The responses have been overwhelmingly positive. Everyone wants to know my opinions on the state of the town. I am constantly asked what it was like to grow up here — and how I can afford to live here now.
The truth is that being a 23-year-old local who returns to town is like being a unicorn.
I have been intimately aware of Provincetown’s housing crisis from an early age — before I could really understand the economics of the market and the forces making it impossible for most families to live here. Throughout my time at the Veterans Memorial Elementary School, I had only six to eight classmates. When I was in fourth grade, the school committee announced that the high school would close, and in 2013 the last class of eight seniors graduated. During my sophomore year at Nauset High, my mother, Beau Fillion, and I managed to move into affordable housing.
Now I can see more clearly the conditions that are shaping the future of my hometown. The proliferation of lucrative short-term rentals is killing Provincetown’s vibrancy and soul. Its transformation into a vacation paradise for the ultrarich is robbing it of its depth and charm. I am saddened by the lack of diversity I see in the people who are now able to afford to live here. I am frustrated that people have been talking about fixing the problem for years, yet it has only gotten worse.
It is impossible to discuss the changes that we have witnessed without discussing short-term rentals. Rebuilding a year-round community here will require a 360-degree approach that involves much more than just the building of new housing.
These observations aren’t new or profound. I am only one of many who have described the issue. I am new, however, to learning about government actions that might start to reverse the damage. And I am angry because I was denied an opportunity to understand them more fully.
I went to town meeting on April 3 eager to hear more about warrant Articles 18, 19, and 20, which proposed new regulations on short-term rentals. Until I read about them in the March 16 issue of the Independent, I hadn’t realized they existed. What a terrible feeling, then, to have the conversation about them cut short.
The only discussion that was allowed following the motion to indefinitely postpone all three articles was about whether to even begin the conversation — and the vote on that motion killed all three articles. There would be no feedback on actual ideas for solutions and no chance to revise them.
My experience, and the experience of many others, wasn’t allowed to be heard. I walked out of the meeting feeling like my stomach was full of lead.
It has been devastating to watch my town become increasingly inaccessible for anyone who is not wealthy, grandfathered into family land, or extraordinarily lucky. I wouldn’t be here now if my mom hadn’t come to Provincetown as a broke young woman about my age.

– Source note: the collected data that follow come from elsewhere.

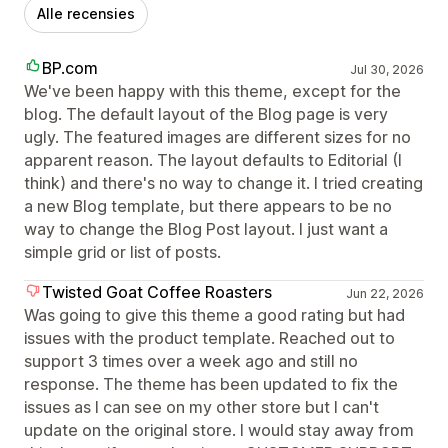
Alle recensies
BP.com
Jul 30, 2026
We've been happy with this theme, except for the
blog. The default layout of the Blog page is very
ugly. The featured images are different sizes for no
apparent reason. The layout defaults to Editorial (I
think) and there's no way to change it. I tried creating
a new Blog template, but there appears to be no
way to change the Blog Post layout. I just want a
simple grid or list of posts.
Twisted Goat Coffee Roasters
Jun 22, 2026
Was going to give this theme a good rating but had
issues with the product template. Reached out to
support 3 times over a week ago and still no
response. The theme has been updated to fix the
issues as I can see on my other store but I can't
update on the original store. I would stay away from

Provincetown is unlike any other place. I enthusiastically share it with anyone who wants to be here. It is my first home, and it’s the only one I have. Please remember that there is more to lose here than what we can measure in dollars and cents.
Emma Fillion graduated from Nauset Regional High School in 2018 and from Centre College in Danville, Ky. in 2022. She lives in Provincetown and is a member of the recycling and renewable energy committee and an alternate member of the conservation commission.